I stayed in touch with Gail pretty regularly for a long time and then when I went off the deep deep end, almost out of self preservation, I stopped. And I think I’m going to get back in touch with her, because reading it again I sort of feel ashamed that I couldn’t muscle through the way she did. So it’s good that we talked about it.

So you’ve never told her what came, after, she’s never seen the piece you wrote in Esquire about the aftermath of the story? (About contemplating suicide.)

I don’t know what she knows. I hope she knows how much I respect her, and how much I care about her, even though I haven’t always been strong enough to show it. It’s funny, Rudberg got in touch with me maybe about a month ago. Out of nowhere. He’s working in Africa. He’s doing nation building in Rwanda. And he got in touch out of the blue. And I was happy to hear from him. It was kind of a relief –“Look, there’s someone from that story, and I’m OK with hearing from him.” You know what I mean?

So you actually stayed away from this story as much as you could.

Not initially. It was after a while. Once I started going off, I just felt like I couldn’t deal with it anymore. I don’t know, I wish I could articulate better how I feel about it. Some stories you look back on and you know you hate them, and you hate everything about them and you can just put them in a box and burn it. And you look back at some stories, and you have really nice feelings about them. And this story is something in between. It’s like pride, but not happy about it.

Did it change you as a reporter or writer or the way you approach stories?

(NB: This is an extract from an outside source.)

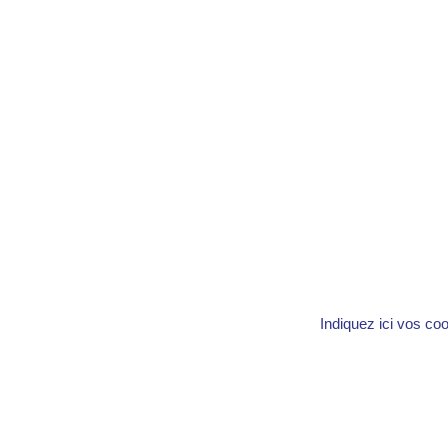
Indiquez ici vos co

That’s really hard for me to answer. I don’t know. I mean, if anything, it did convince me that the reporting is what matters. And when I talk to students about work or about writing or about stories like this, the reporting is the thing that I emphasize. That’s the backbone of every great story. And there have been times when I’ve thought about this story, when I was working on another story that hasn’t been easy to report, I’ve sort of gone back to this process occasionally and thought: “OK, you know what, one more phone call, one more phone call, one more phone call.” I don’t know if it changed me as a person. I like to think I’m a better person now than I was when I wrote it.

I was thinking today about whether I would do this story now. And I don’t think I would. Not because I’m not proud of it, because I don’t know that I would have the energy. Or other things are more important to me now. Like I like my kids. A lot. So spending that much time away or being that occupied – in a way, that story almost demanded a certain craziness that I’m not sure I still possess.